Aim of the task ▸ Copy the lines below verbatim, beginning with the line that includes "February 7, 2020" and continuing to the end; leave out everything before it.
_ _ _ _ _
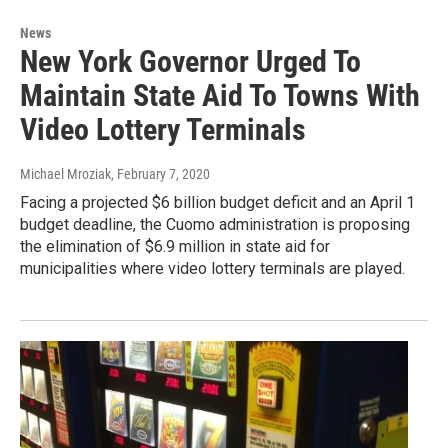
News
New York Governor Urged To
Maintain State Aid To Towns With
Video Lottery Terminals
Michael Mroziak
, February 7, 2020
Facing a projected $6 billion budget deficit and an April 1
budget deadline, the Cuomo administration is proposing
the elimination of $6.9 million in state aid for
municipalities where video lottery terminals are played.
_ _ _ _ _
Result for this exercise ▸
, February 7, 2020
Facing a projected $6 billion budget deficit and an April 1
budget deadline, the Cuomo administration is proposing
the elimination of $6.9 million in state aid for
municipalities where video lottery terminals are played.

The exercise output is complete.